Lisboa, 06 out 2022 (Ecclesia) – O presidente da Conferência Episcopal Portuguesa (CEP), D. José Ornelas, disse à Agência ECCLESIA que a Igreja vive “tempos difíceis”, por causa da crise dos casos de abusos sexuais de menores, mas rejeita generalizações neste campo.

“Quer-se criar a ideia de que a Igreja está em crise, é feita de pedófilos e encobridores. Isto não é a Igreja, não é verdade”, assinala o bispo de Leiria-Fátima.

O responsável assume a necessidade de “reconhecer as nódoas dolorosas” do passado e aceitar que existem “problemas”.

“Reconhecemos que esta Igreja tem de estar constantemente a renovar-se”, observa.

Temos de nos converter daquilo que não se coaduna nem exprime o ser da Igreja.
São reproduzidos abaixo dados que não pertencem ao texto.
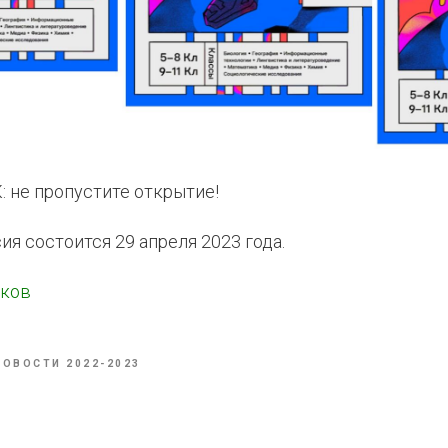
 не пропустите открытие!
ия состоится 29 апреля 2023 года.
иков
НОВОСТИ 2022-2023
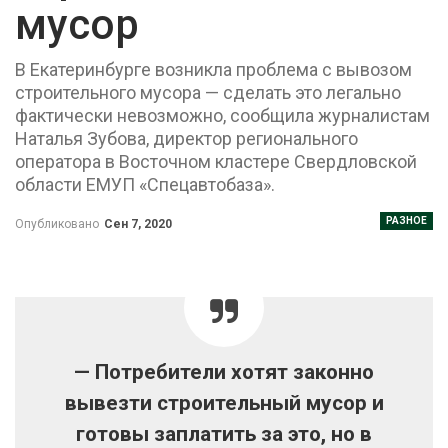
мусор
В Екатеринбурге возникла проблема с вывозом
строительного мусора — сделать это легально
фактически невозможно, сообщила журналистам
Наталья Зубова, директор регионального
оператора в Восточном кластере Свердловской
области ЕМУП «Спецавтобаза».
РАЗНОЕ
Опубликовано
Сен 7, 2020
— Потребители хотят законно
вывезти строительный мусор и
готовы заплатить за это, но в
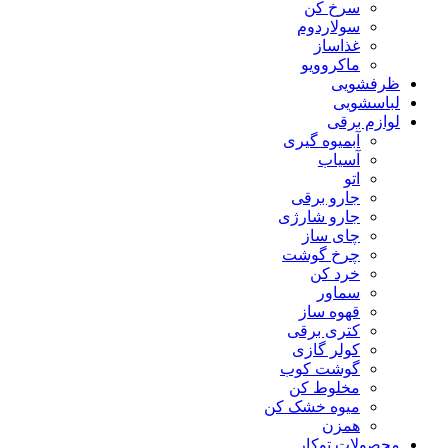
سرخ کن
سولاردوم
غذاساز
ماکروویو
ظرفشویی
لباسشویی
لوازم برقی
آبمیوه گیری
آسیاب
اتو
جارو برقی
جارو شارژی
چای ساز
چرخ گوشت
خرد کن
سماور
قهوه ساز
کتری برقی
کولر گازی
گوشت کوب
مخلوط کن
میوه خشک کن
همزن
محصولات توکار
É isso que estamos a fazer”.

11 meses após o anúncio da criação de uma Comissão Independente para o estudo de casos de abusos sexuais, o presidente da CEP deixa uma convicção: “Nunca pensei que este caminho fosse fácil”.

A mudança, acrescenta, tem de ser feita num clima de “sinodalidade fraterna”, como pede o Papa, para enfrentar as dificuldades “com esperança”.
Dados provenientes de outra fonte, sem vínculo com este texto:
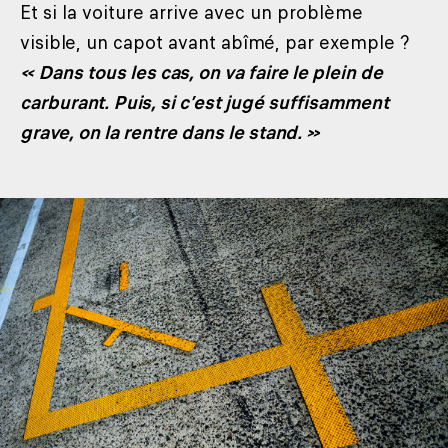
Et si la voiture arrive avec un problème
visible, un capot avant abîmé, par exemple ?
« Dans tous les cas, on va faire le plein de
carburant. Puis, si c’est jugé suffisamment
grave, on la rentre dans le stand. »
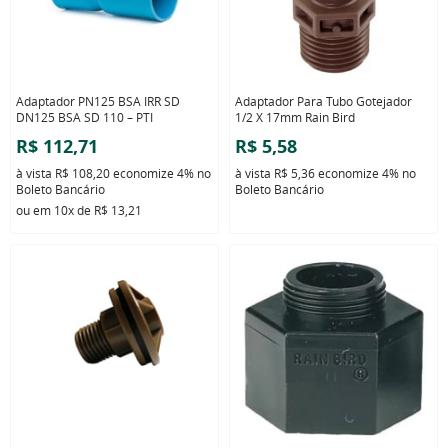
Adaptador PN125 BSA IRR SD
Adaptador Para Tubo Gotejador
DN125 BSA SD 110 – PTI
1/2 X 17mm Rain Bird
R$ 112,71
R$ 5,58
à vista
R$ 108,20
economize
4%
no
à vista
R$ 5,36
economize
4%
no
Boleto Bancário
Boleto Bancário
ou em
10x
de
R$ 13,21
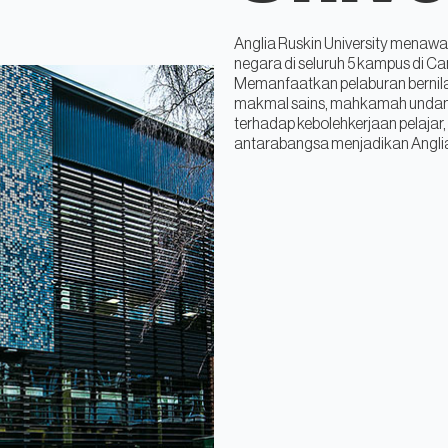
Anglia Ruskin University menawar
negara di seluruh 5 kampus di C
Memanfaatkan pelaburan bernila
makmal sains, mahkamah undang u
terhadap kebolehkerjaan pelajar
antarabangsa menjadikan Anglia 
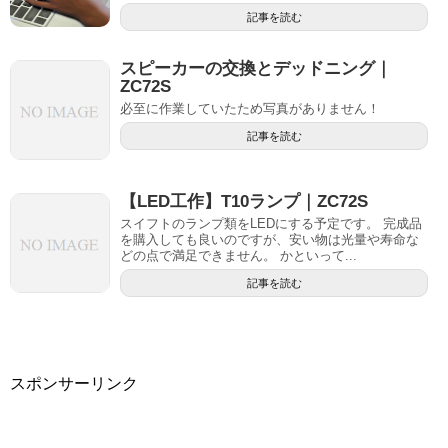
記事を読む
スピーカーの交換とデッドニング｜
ZC72S
必至に作業していたため写真がありません！
記事を読む
【LED工作】T10ランプ｜ZC72S
スイフトのランプ類をLEDにする予定です。 完成品
を購入しても良いのですが、安い物は光量や寿命な
どの点で満足できません。 かといって...
記事を読む
スポンサーリンク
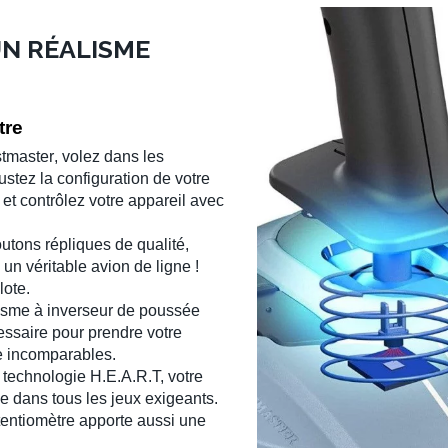
UN RÉALISME
tre
tmaster
, volez dans les
ustez la configuration de votre
t contrôlez votre appareil avec
utons répliques de qualité,
 un véritable avion de ligne !
lote.
sme à inverseur de poussée
ssaire pour prendre votre
me incomparables.
 technologie H.E.A.R.T, votre
de dans tous les jeux exigeants.
entiomètre apporte aussi une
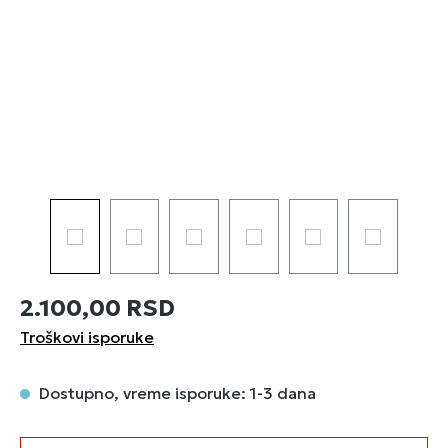
2.100,00 RSD
Troškovi isporuke
Dostupno, vreme isporuke: 1-3 dana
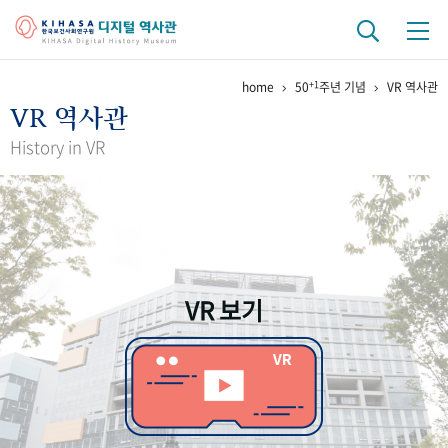
+1
home
50
주년 기념
VR 역사관
기관 역사
VR 역사관
걸어온 길
기관 변천사
역대 기관장
연구원 사람들
History in VR
연구 역사
정책과 연구
키워드로 보는 연구 역사
연구자들
간행물 변천사
VR 보기
기록물 아카이브
사진 아카이브
문서 기록물
행정박물
영상 기록물
+1
50
주년 기념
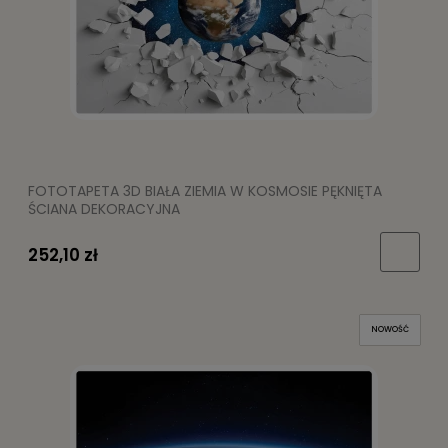
FOTOTAPETA 3D BIAŁA ZIEMIA W KOSMOSIE PĘKNIĘTA
ŚCIANA DEKORACYJNA
252,10 zł
NOWOŚĆ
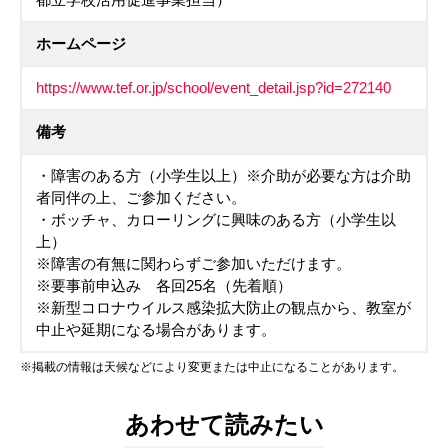
ホームページ
https://www.tef.or.jp/school/event_detail.jsp?id=272140
備考
・障害のある方（小学生以上）※介助が必要な方は介助
者同伴の上、ご参加ください。
・ボッチャ、カローリングに興味のある方（小学生以
上）
※障害の有無に関わらずご参加いただけます。
※要事前申込み 各回25名（先着順）
※新型コロナウイルス感染拡大防止の観点から、教室が
中止や延期になる場合があります。
※掲載の情報は天候などにより変更または中止になることがあります。
あわせて読みたい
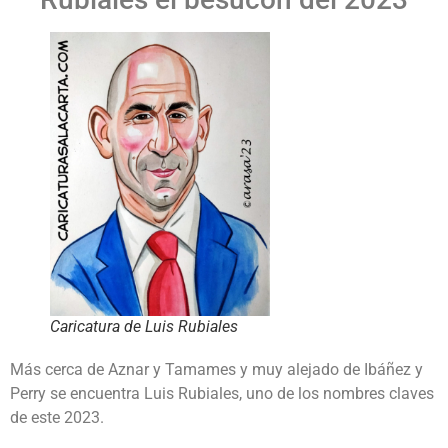
Caricatura de Luis Rubiales
Más cerca de Aznar y Tamames y muy alejado de Ibáñez y
Perry se encuentra Luis Rubiales, uno de los nombres claves
de este 2023.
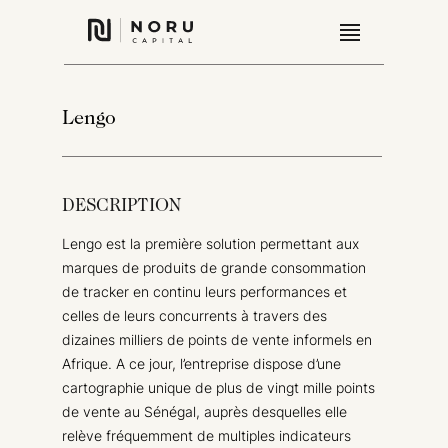
Lengo
DESCRIPTION
Lengo est la première solution permettant aux
marques de produits de grande consommation
de tracker en continu leurs performances et
celles de leurs concurrents à travers des
dizaines milliers de points de vente informels en
Afrique. A ce jour, l’entreprise dispose d’une
cartographie unique de plus de vingt mille points
de vente au Sénégal, auprès desquelles elle
relève fréquemment de multiples indicateurs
“Nós não estamos resignados, não estamos parados, queremos construir uma Igreja e um mundo melhor”, conclui.

A 1 de outubro, D. José Ornelas, manifestou o seu “compromisso de total colaboração” na investigação de quaisquer denúncias de abusos sexuais, após a divulgação de notícias sobre uma investigação do Ministério Público por alegada “comparticipação em encobrimento” de casos de abusos sexuais.

Em comunicado, a CEP explicou que a situação em causa remonta a 2011, quando o atual bispo de Leiria-Fátima era superior geral dos Dehonianos, relativamente a “possíveis abusos cometidos no Centro Polivalente Padre Leão Dehon, na cidade de Gurué, em Moçambique”.

Segundo a nota, o responsável deu então “indicações para que estas suspeitas fossem investigadas pelas competentes autoridades locais da Congregação, as quais não encontraram nenhuma evidência de possíveis abusos”.

“Posteriormente, quer a Procuradoria-Geral de Moçambique, quer a Procuradoria italiana de Bergamo, Itália, onde residia um dos sacerdotes visados (cuja nacionalidade é italiana), investigaram detalhadamente todas as situações e arquivaram essas mesmas investigações, ilibando o missionário dehoniano em questão”, precisa a CEP.

Também no último sábado, D. José Ornelas foi recebido no Vaticano pelo Papa, que também se reuniu com o núncio apostólico em Portugal, D. Ivo Scapolo, para abordar assuntos relativos à Igreja Católica em Portugal.